Goya y Buñuel, en Alba de Tormes
De entre las confusas informaciones ofrecidas por los periódicos, sólo una interrogante aparece clara: ¿tiene o no tiene derecho el papa Clemente a decir que Juan Pablo II es el anticristo o la bestia del apocalipsis?Lo ocurrido en Alba de Tormes el lunes 17 de mayo e9tá lejos de ser un suceso jocoso, que es como lo ha descrito la generalidad de la Prensa.
Más bien estaríamos ante una resurrección del fanatismo y la crueldad característicos de esta vieja España que aún conserva como oro en paño ciertas actitudes primitivas que son desenterradas de cuando en cuando, como ahora ha sucedido nada menos que en el solar de Santa Teresa.
Las campanas tocaron a rebato. La presencia en el pueblo de esos fanáticos del Palmar de Troya resultaba una provocación para los, a la par que jacarandosos, habitantes de Alba de Tormes. La descripción de los hechos contiene elementos de la más rancia tradición medieval e inquisitorial. Se dijeron cosas fantásticas, como eso de que "los impostores fueran entregados a la justicia del pueblo". "La gente del pueblo", dicen las crónicas, "siente que se ha logrado una importante victoria y que por fin los del Palmar se han encontrado con la respuesta adecuada". El alcalde asegura sentirse satisfecho con el comportamiento de la población. El médico, ingenioso él, comenta que "Clemente entró en Alba con siete obispos y salió con trescientos cardenales". El prior del convento, al que no le disgusta en absoluto lo ocurrido, ha rezado por ellos en la misa, porque le dan pena y porque están equivocados. El dueño de la cafetería opina que lo sucedido es una gesta única "que demuestra lo que aquí se quiere a santa Teresa". Un estudiante de COU afirma: "Nos portamos como machotes". Otro: "Los del Palmar recordarán siempre lo del lunes".

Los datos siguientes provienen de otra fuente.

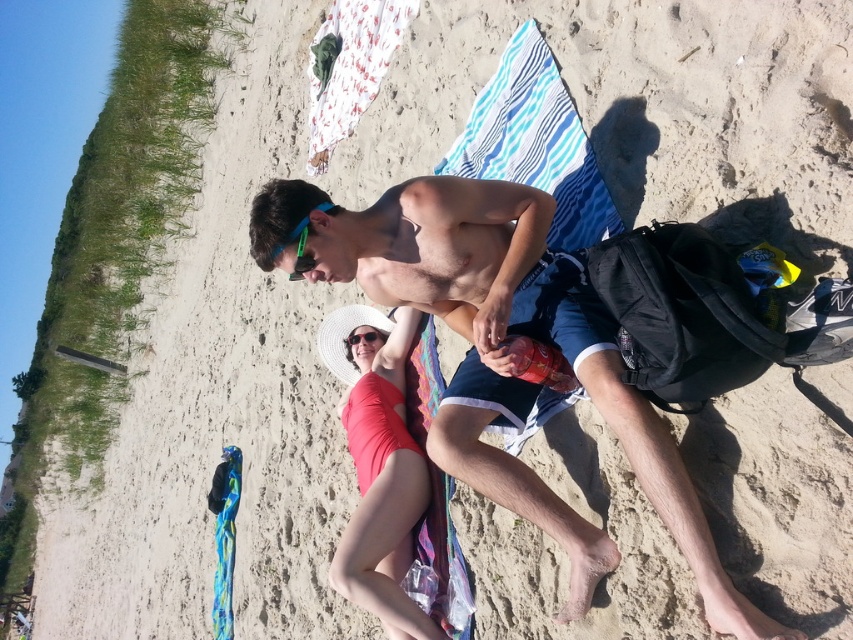 Question: Which of the following is the farthest from the observer?

Choices:
 (A) (482, 468)
 (B) (289, 237)

Answer: (B)

Question: Which object appears closest to the camera in this image?

Choices:
 (A) white woven hat at center
 (B) shiny metallic can at center

Answer: (B)

Question: Which point is closer to the camera?

Choices:
 (A) white woven hat at center
 (B) green matte goggles at center
 (C) green rubber earbuds at upper center

Answer: (B)

Question: Does green rubber earbuds at upper center have a larger size compared to green matte goggles at center?

Choices:
 (A) no
 (B) yes

Answer: (B)

Question: In this image, where is white woven hat at center located relative to green rubber earbuds at upper center?

Choices:
 (A) left
 (B) right

Answer: (B)

Question: Does white woven hat at center appear on the right side of green rubber earbuds at upper center?

Choices:
 (A) yes
 (B) no

Answer: (A)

Decía que las camparias tocaron a rebato. El pueblo -todos, como Fuenteovejuna, dicen- se lanzaron contra Clemente (ciego, papa, rechoncho) y contra sus acompañantes: "obispillos", "barbilampiños", aseguran los corresponsales. Les molieron a palos y el pobre ciego quizá hubiese muerto -el primer mártir del Palmar- a manos del populacho desatado, festivo, envalentonado, justiciero, si no llega a ser por la intervención de la Guardia Civil.

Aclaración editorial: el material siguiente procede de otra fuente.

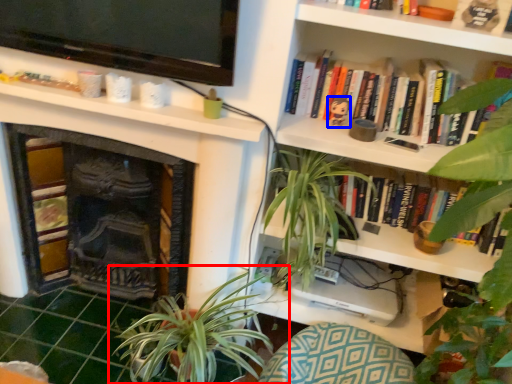 Question: Which point is closer to the camera, houseplant (highlighted by a red box) or toy (highlighted by a blue box)?

Choices:
 (A) houseplant
 (B) toy

Answer: (A)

Un auténtico festejo medieval, con todo el sabor de la época. Recuerda en cierto modo a algunas corridas de toros humanas que, parece ser, se celebraron durante la guerra civil. ¡Esa crueldad tan castiza y pinturera que nos ha hecho famosos en el mundo entero! Goya y Buñuel en Alba de Tormes.
Un linchamiento religioso a estas alturas no deja de ser una atracción exótica de cara a los Mundiales de Fútbol.
Nos vamos pareciendo demasiado a Europa: los mismos ordenadores, los mismos coches, las mismas siderúrgicas: sólo acontecimientos como el 23-F o el intento de linchamiento de herejes a manos del pueblo vigilante mantienen viva esa imagen que nos acredita como país aún capaz de sorprender al visitante.
El problema de la libertad religiosa o el artículo 20 de la Constitución -que, a mi modo de ver, autoriza al ciego Clemente a considerar a Juan Pablo II como anticristo- no han entrado aún en la mentalidad del ciudadano español.
Al buen católico llispano le resulta imposible, por muchos esfuerzos que haga, respetar otras confesiones religiosas legalmente establecidas. Los otros siempre le parecerán risibles, indignos de estima y, desde luego, falsos. Sin percatarse del elevado grado de similitud existente entre las más diversas confesiones y ritos, según han demostrado repetida,mente los especialistas en la materia, porque todo nace del mismo tronco, utiliza instrumentos parecidos y aspira a fines semejantes.
Los tridentinos personajes del Palmar de Troya considerarán el atentado sin duda como una prueba de la Providencia, una confirmación de que se hallan en tierra de infieles. Para ellos, los habitantes de Alba de Tormes deben ser como las fieras que en el circo romano se comían a Santa Felicitas y a sus siete hijos mártires.
A su vez, la cristiandad de Alba no dejará de sentirse complacida por haber doblegado a mamporros la intransigencia de esos impenitentes herejes del Palmar.
La historia está llena de estas batallas en que el intolerante castiga la intolerancia del contrario, el fanático machaca el fanatismo del enemigo y el sectario el sectarismo del oponente. Goya los metía a todos en el mismo saco y los ofrecía en público escarnio con una leyenda definidora. Buñuel los ha fotografiado sin maquillaje ni compasión. El resultado está a la vista, reproducido en Alba de Tormes.